ALBANY - A group of central and western New York officials and utility ratepayers presented a letter to Gov. Andrew Cuomo's office Thursday outlining their opposition to a proposal to convert an unprofitable old coal-burning power plant in Tompkins County to natural gas.
The group supports an alternate proposal to mothball the 300 megawatt Cayuga generating station and make up for the lost generating power through upgrades to the transmission grid, which would cost ratepayers less and establish needed infrastructure for renewable energy sources such as wind, solar and hydroelectricity.
The proposal to convert the plant is before the utility-regulating Public Service Commission.
"As Governor Cuomo defines his new energy policy, the PSC must not miss this opportunity to start us out on the right path to protect ratepayers, the environment, and future generations," said Tompkins County legislator Carol Chock, speaking for the Ratepayer and Community Intervenors group, which includes residents and officials from an eight-county region.

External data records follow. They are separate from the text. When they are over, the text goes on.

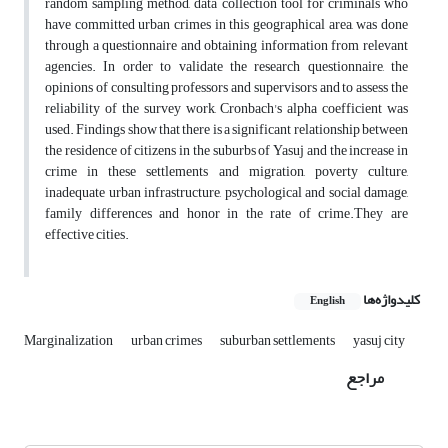
random sampling method, data collection tool for criminals who
have committed urban crimes in this geographical area, was done
through a questionnaire and obtaining information from relevant
agencies. In order to validate the research questionnaire, the
opinions of consulting professors and supervisors and to assess the
reliability of the survey work, Cronbach's alpha coefficient was
used. Findings show that there is a significant relationship between
the residence of citizens in the suburbs of Yasuj and the increase in
crime in these settlements and migration, poverty culture,
inadequate urban infrastructure, psychological and social damage,
family differences and honor in the rate of crime.They are
effective cities.
کلیدواژه‌ها
English
Marginalization
urban crimes
suburban settlements
yasuj city
مراجع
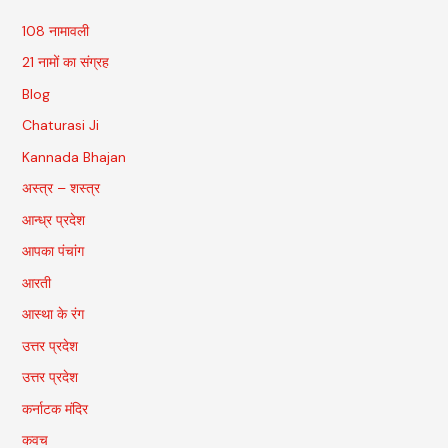
108 नामावली
21 नामों का संग्रह
Blog
Chaturasi Ji
Kannada Bhajan
अस्त्र – शस्त्र
आन्ध्र प्रदेश
आपका पंचांग
आरती
आस्था के रंग
उत्तर प्रदेश
उत्तर प्रदेश
कर्नाटक मंदिर
कवच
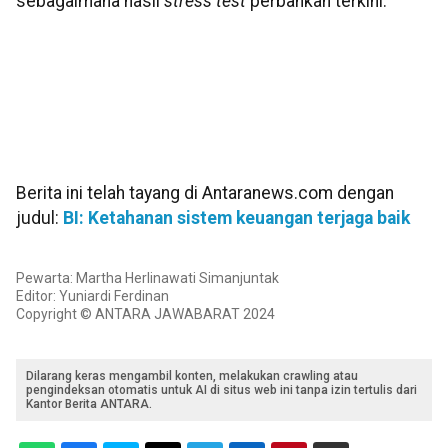
sebagaimana hasil
stress test
perbankan terkini.
Berita ini telah tayang di Antaranews.com dengan
judul:
BI: Ketahanan sistem keuangan terjaga baik
Pewarta: Martha Herlinawati Simanjuntak
Editor: Yuniardi Ferdinan
Copyright © ANTARA JAWABARAT 2024
Dilarang keras mengambil konten, melakukan crawling atau
pengindeksan otomatis untuk AI di situs web ini tanpa izin tertulis dari
Kantor Berita ANTARA.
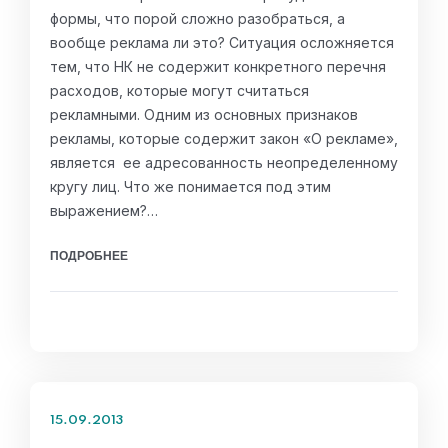
формы, что порой сложно разобраться, а
вообще реклама ли это? Ситуация осложняется
тем, что НК не содержит конкретного перечня
расходов, которые могут считаться
рекламными. Одним из основных признаков
рекламы, которые содержит закон «О рекламе»,
является ее адресованность неопределенному
кругу лиц. Что же понимается под этим
выражением?…
ПОДРОБНЕЕ
15.09.2013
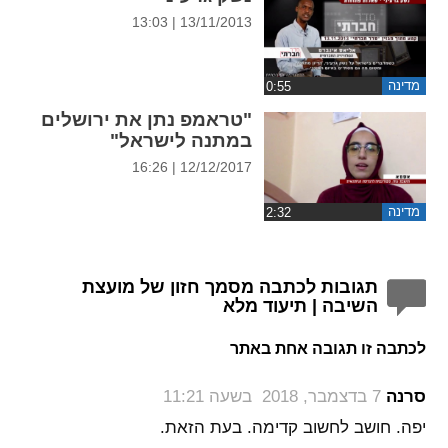
13/11/2013 | 13:03
מדינה
"טראמפ נתן את ירושלים
במתנה לישראל"
12/12/2017 | 16:26
מדינה
תגובות לכתבה מסמך חזון של מועצת
השיבה | תיעוד מלא
לכתבה זו תגובה אחת באתר
‏
סרנה
7 בדצמבר, 2018 בשעה 11:21
יפה. חושב לחשוב קדימה. בעת הזאת.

The governor's office hadn't reviewed the letter Thursday afternoon and had no immediate comment.
The group, which is represented before the Public Service Commission by the environmental group Earthjustice, views the Cayuga decision as precedent-setting as other coal-fired plants in the state consider switching to natural gas, a nationwide trend that has been fueled partly by the huge surge in supply due to advances in shale gas extraction using hydraulic fracturing.
The Public Service Commission may make a decision as early as next month. The agency will choose between a transmission upgrade proposed by New York State Electric & Gas and four options for repowering the plant with natural gas, which is cleaner-burning and currently less expensive than coal.

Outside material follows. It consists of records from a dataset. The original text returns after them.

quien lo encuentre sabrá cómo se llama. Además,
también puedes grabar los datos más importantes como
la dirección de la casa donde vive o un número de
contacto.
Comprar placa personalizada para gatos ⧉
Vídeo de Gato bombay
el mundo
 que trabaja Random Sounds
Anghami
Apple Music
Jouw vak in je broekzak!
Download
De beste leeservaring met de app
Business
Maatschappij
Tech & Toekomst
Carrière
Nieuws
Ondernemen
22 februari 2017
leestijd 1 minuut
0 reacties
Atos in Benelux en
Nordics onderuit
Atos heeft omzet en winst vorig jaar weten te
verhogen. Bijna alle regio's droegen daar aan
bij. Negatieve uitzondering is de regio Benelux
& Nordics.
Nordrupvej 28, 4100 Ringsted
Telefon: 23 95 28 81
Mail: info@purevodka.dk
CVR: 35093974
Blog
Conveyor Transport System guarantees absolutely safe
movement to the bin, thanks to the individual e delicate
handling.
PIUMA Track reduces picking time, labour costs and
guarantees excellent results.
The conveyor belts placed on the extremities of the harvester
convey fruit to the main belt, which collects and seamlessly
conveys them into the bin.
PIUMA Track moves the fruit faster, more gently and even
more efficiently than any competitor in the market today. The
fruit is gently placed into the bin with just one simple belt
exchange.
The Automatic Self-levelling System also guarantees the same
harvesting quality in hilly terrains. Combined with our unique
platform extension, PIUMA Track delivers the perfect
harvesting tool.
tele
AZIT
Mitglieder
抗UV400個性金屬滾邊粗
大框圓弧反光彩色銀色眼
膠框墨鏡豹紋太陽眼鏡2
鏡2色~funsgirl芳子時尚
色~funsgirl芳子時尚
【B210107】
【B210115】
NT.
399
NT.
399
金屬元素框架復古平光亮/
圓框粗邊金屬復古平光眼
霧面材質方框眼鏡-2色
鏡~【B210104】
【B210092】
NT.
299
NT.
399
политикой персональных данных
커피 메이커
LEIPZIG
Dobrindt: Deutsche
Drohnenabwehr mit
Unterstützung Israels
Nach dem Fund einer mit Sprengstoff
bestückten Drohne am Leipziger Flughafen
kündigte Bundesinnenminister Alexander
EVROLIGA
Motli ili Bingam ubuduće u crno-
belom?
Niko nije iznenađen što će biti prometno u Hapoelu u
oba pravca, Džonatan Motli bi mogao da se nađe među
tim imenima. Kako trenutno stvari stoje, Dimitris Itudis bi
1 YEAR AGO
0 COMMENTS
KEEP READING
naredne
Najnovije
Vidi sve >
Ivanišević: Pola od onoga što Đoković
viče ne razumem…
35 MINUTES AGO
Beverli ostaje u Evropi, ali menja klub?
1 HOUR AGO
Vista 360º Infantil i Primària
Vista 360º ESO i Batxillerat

"We believe we can produce the power more economically, more efficiently, and way more environmentally friendly by switching to natural gas," said Jerry Goodenough, chief operating officer of Cayuga Operating Co., the plant's owner.
The PSC is also considering a similar proposal by another power producer, NRG Energy, to convert its coal-fired plant along Lake Erie in the Chautauqua County city of Dunkirk to natural gas. National Grid has made an alternate proposal to upgrade the region's transmission system and mothball the Dunkirk plan.
A group of independent power producers that operate 13 natural gas plants across upstate New York opposes converting the Dunkirk and Cayuga plants from coal to natural gas, saying there's already 2,000 megawatts of excess capacity in the region.
Earthjustice and other environmental groups support upgrading the transmission grid to more efficiently deliver electricity from existing plants to consumers, rather than switching outdated plants from one fossil fuel to another.